# initramfs: why is newroot mounted read-only?

## D-LINC

Now that I've quit genkernel cold turkey (tried to puff but not inhale, but it didn't work for me...  :Wink:  I'm building all my own initramfs. However, on my last system I followed the tutorial instructions, and mounted newroot as read only; but after switch root and passing control to Gentoo init, then Gentoo complained about the root file system being read only, and eventually it died after not being able to create file locks and so forth. So, I set the initramfs init script to just mount normally, and now things are working fine.

Anyway, why is it that the tutorials say to mount newroot as read only? Also, is my Gentoo box supposed to have some kind of remount command somewhere that remounts read-only to read-write?

In case it makes a difference, I'll mention that I am using initramfs because my root file system is sitting on top of RAID1 + Luks + LVM layers. (That's right, all three baby!)

----------

## frostschutz

 *D-LINC wrote:*   

> Anyway, why is it that the tutorials say to mount newroot as read only?

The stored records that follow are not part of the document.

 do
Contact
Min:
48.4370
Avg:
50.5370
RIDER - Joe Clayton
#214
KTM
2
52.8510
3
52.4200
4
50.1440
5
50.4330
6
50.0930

Also, is my Gentoo box supposed to have some kind of remount command somewhere that remounts read-only to read-write?

 

Various reasons, one of them is that there could've been a power outage or similar before boot and the main system may want to do a fsck of sorts before continuing the boot process. And in such a case depending on the file system doing a read-write mount before the filesystem is checked could be destructive. When the main system boots it will switch to read write mode on its own.

 *D-LINC wrote:*   

> In case it makes a difference, I'll mention that I am using initramfs because my root file system is sitting on top of RAID1 + Luks + LVM layers. (That's right, all three baby!)

 

Same here, but it works just fine for me.

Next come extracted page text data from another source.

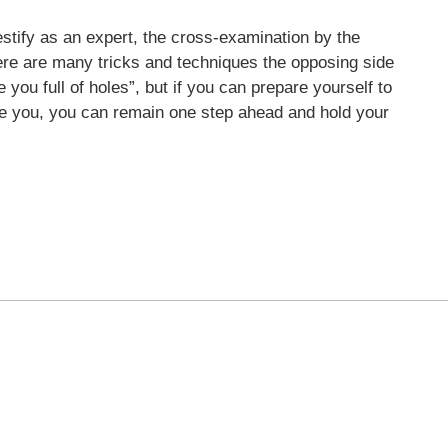
stify as an expert, the cross-examination by the
ere are many tricks and techniques the opposing side
ke you full of holes”, but if you can prepare yourself to
ne you, you can remain one step ahead and hold your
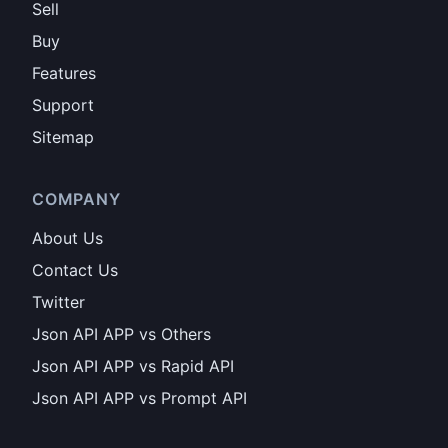
Sell
Buy
Features
Support
Sitemap
COMPANY
About Us
Contact Us
Twitter
Json API APP vs Others
Json API APP vs Rapid API
Json API APP vs Prompt API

You seem to be having a configuration issue of some kind, are your fstab entries correct?

----------

## Pryoidain

I'm getting the same thing after rebuilding my initramfs. The first time around it worked fine, but now it's complaining about read-only mounted root and eventually crashes. Since this system is supposed to be extremely HA (battery backups and the like) I also have all the filesystems tuned to fsck every few mounts (normally the filesystems should never be unmounted), so mounting rw root is not an option, at least not in the long run.

Here is my init: http://pastebin.com/mtv3ECyR

(Edit: Just to clarify, all I did when updating it was modify the files in the initramfs (Included a web browser and nano), the init script itself wasn't touched.)

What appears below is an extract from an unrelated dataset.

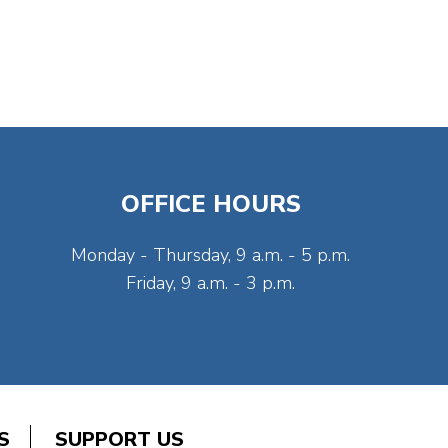
OFFICE HOURS
Monday - Thursday, 9 a.m. - 5 p.m.
Friday, 9 a.m. - 3 p.m.
S
SUPPORT US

And my fstab and disk layout (fstab is at the bottom): http://pastebin.com/iFVkjNVb

I've tried tweaking mount options and the like, but the system always complains about a read only root and eventually bails. I'm still playing around with it to try and get it to come up in ro.

Edit: Just in case it may matter, I earlier had experienced a switch_root hang, which I mention here: https://forums.gentoo.org/viewtopic-t-911242.html

----------

## Pryoidain

On a whim, I copied all the devices in my initramfs' /dev directory (Includes the bare hard drives and their partitions, and the md drive arrays) into the /dev on the root partition. Everything seems to work now, Neddy mentioned here: https://forums.gentoo.org/viewtopic-t-880149-postdays-0-postorder-asc-start-25.html that sometimes additional devices may be necessary for non-standard layouts.

----------

## frostschutz

There were some broken stage3 tarballs in the past that had essential /dev nodes missing. There should be a rather complete set in there by default (hardly takes any space and is hidden once udev comes up). People also tend to forget to copy this when transfering old installs onto a new disk or filesystem... which in turn leads to funny and hard to trace errors.

----------